NOW IT IS THE TURN OF `ONASADHYA’…

NOW IT IS THE TURN OF `ONASADHYA’…

Eating is Fun / Eating is Yuck! - A variety food column, Life & Living, Sep 06- Sep 12, 2025

INDIA is such a glorious place for doing pet puja and Kerala’s traditional Onam celebration banana leaf meal is making a splash in so many uppercrust and not-so-uppercrust places, wherever there is a Malayali community. Since I’m all for returning to our time-tested freshly made recipes of old I cannot but be fascinated by what has become really annual treasures of a much loved meal (also recounting a story of divine beings who in Hindu mythology are so human and revered as much as feared)…so first the story which is never recounted nowadays or so I think.
In Kerala come is the time the native people remember the legend of the Asura King Mahabali of yore when even ordinary working folk lived without need or want. Something like that and all courtesy a benign ruler, King Mahabali. All were happy, living in harmony, so much so that the king got drunk by the thought of what a good king he was and then naturally the gods kingdom got jealous and envious of him….they said let us teach this king a lesson, prick his ego somewhat. Lord Vishnu in the form of a dwarf avatar Vamana came and buttered up King Mahabali, appealed to him for just three steps of land…the three steps covered his entire kingdom! With the last step Lord Vishnu put his foot on the king’s head and so King Mahabali was banished into the netherland. However, the people loved their king so much that finally they were granted the boon of King Mahabali’s return to God’s Own Land as a homecoming over the celebration of Onam in Kerala.
So during the festival of Onam you are reminded of what happens to too arrogant and prosperous a ruler!
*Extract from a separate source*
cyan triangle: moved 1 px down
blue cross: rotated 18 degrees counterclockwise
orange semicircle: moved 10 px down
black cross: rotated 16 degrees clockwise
You may not take on the pantheon of gods at least, be humble, have no ego showing off and making life miserable for anyone no matter how lowly or in high places, all that.
But this is to say the cuisine is a many splendored vegetarian feast featuring a host of recipes worth bringing back in our kitchens. Most traditional recipes are what I call functional recipes, simple and nutritious and here the Onasadya or banana leaf feast features something like 26 recipes to savor and some things I have a very soft corner for…everything has to be served on a fresh green banana leaf in a certain order. Sadya or oonu is purely a meal of Kerala origin and most Malayalis get nostalgic over it and serve it at marriages and special occasions too apart from during the Onam festival and so “onasadhya.”
The 26 items are served one by one with great discipline and the names of the items alone make the mouth water, mine waters at the thought of tasting say the ginger chutney “injipuli” which is so memorable! There’ll be the parboiled rice, rasam, sambar (redolent of baby onions or brinjals or ladies finger), the medley of veggies called “avail,” the “erissery, pulissery, moru curry” and the pickles of lemon and mango, the rice pappadum, the nuggets of freshly made thin banana wafers fried in coconut oil, the “sharkara upperi” and the sweet something of “payasam” – two kinds – also “ada pradhaman” and yes, a Kerala meal will also be accompanied with the delicious sweet “nendran” banana (also known as “elchi” banana). I don’t think anywhere else in the world you will find the variety and sweetness of bananas as in Kerala…Kerala is also famous for its jackfruit, a fruit which is said to be the fruit of the future for you may arrive at so many gifts courtesy the jackfruit tree. After the coconut tree I would very definitely say it is the jackfruit tree which is the “kalpavriksha” or wish fulfilling tree of down south India! There never was a dairy culture in cuisine down south India but all the way down the Konkan and Malabar coastal states you will find coconut and jackfruit along with the maroon beauty of the “kokum” holding court in kitchen after kitchen…also the root veggies and spices of course…nutmeg and cardamom and “black gold” pepper. No need to go into the history of the spice trade colonial history here for it is too well known.
COME to think of it is only in a few states that we may find such a festive traditional meal as the Onasadya in Kerala; these meals are so distinctive and of the mother earth of each state’s soil. After Kerala think of the “bhog” meal in West Bengal with its distinctive recipes, or take the Gaud Saraswat Brahmin recipes, Gujarat has its own coterie of sumptuous delights for the palate and of course there is the tantalizing Kashmiri “wazwan” (of non-veg fame) and the Rajasthani platter replete with “dal-batti-churmo” and we have also heard a repertoire of recipes to be found only in Bihar and Orissa, Nepal, Punjab, the mountain states of Uttarakhand.
This is to say that during Onam festivities if you visit one of the community celebrations you will also get to see the women sumptuously attired in cream gold ribbon saree and there’ll be flower decoration “rangoli” and the children will enact stories of King Mahabali’s happy times! Saturday is Anant Chaturdashi and I think the last day when a few of the restaurants with a Malayali clientele will be serving Onasadya for the final time…be sure to catch it, remember the most expensive may not necessarily be the most traditional. Go for traditional, forget the rest!